Ao longo de três anos peregrinou, seguindo pistas que davam em nada. Mas anotava tudo o que via e ouvia — nomes de fazendeiros, locais suspeitos, tudo. De um sobrinho conseguiu emprestado um gravador que escondia na roupa de evangélica. Passou a gravar suas conversas com agenciadores de trabalho escravo, peões amedrontados, fazendeiros que jamais suspeitariam daquela crente. Na Pastoral ela encontrou incentivo para encaminhar denúncias a Brasília, a persistir. Escreveu dezenas de cartas a autoridades federais.
Dos presidentes Itamar Franco e, depois, Fernando Henrique Cardoso recebeu exatamente a mesma resposta protocolar. Dos conterrâneos José e Roseana Sarney não pronuncia o nome pois sequer responderam. À época, pelas contas da Pastoral da Terra, o número de brasileiros que trabalhavam sob vigilância armada, sem salário e cortados do mundo, em regime de escravidão, chegava a 26 mil.
“Lá em Brasília não têm misericórdia. Quando sentam na cadeira , acham que são semideuses. O Congresso passa o tempo todo brigando por dinheiro em vez de olhar com mais piedade para o povo”.

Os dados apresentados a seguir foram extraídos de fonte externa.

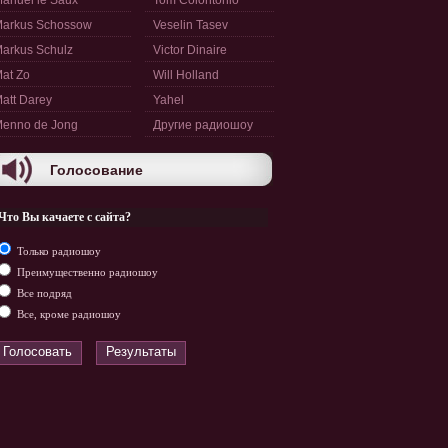
anuel le Saux
Tom Colontonio
arkus Schossow
Veselin Tasev
arkus Schulz
Victor Dinaire
at Zo
Will Holland
att Darey
Yahel
enno de Jong
Другие радиошоу
Голосование
Что Вы качаете с сайта?
Только радиошоу
Преимущественно радиошоу
Все подряд
Все, кроме радиошоу
Голосовать
Результаты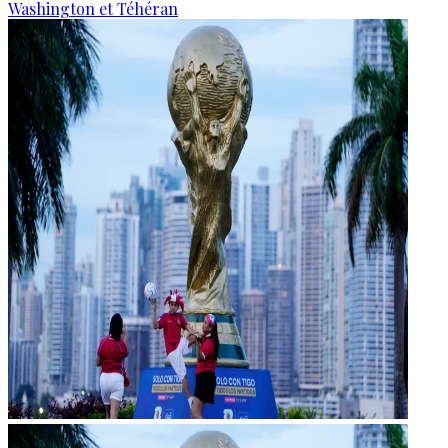
Washington et Téhéran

Esta coluna evoca aqui parte da viagem feita com dona Pureza duas décadas atrás, para “Veja”, por ela continuar atual. O tamanho do retrocesso embutido na portaria 1.129/2017do atual governo é obsceno. Alterar as regras de combate ao trabalho escravo, ou análogo ao trabalho escravo, num país em que as operações de fiscalização estão em ponto morto (foram 189 uma década atrás, este ano despencaram para 49), os recursos para a inspeção viraram farinata, e os beneficiários de sempre deixarão de ser nomeados, se encaixa na avaliação da cabocla respeitada em Londres:
“Lá em Brasília não têm misericórdia. Quando sentam na cadeira, acham que são semideuses”.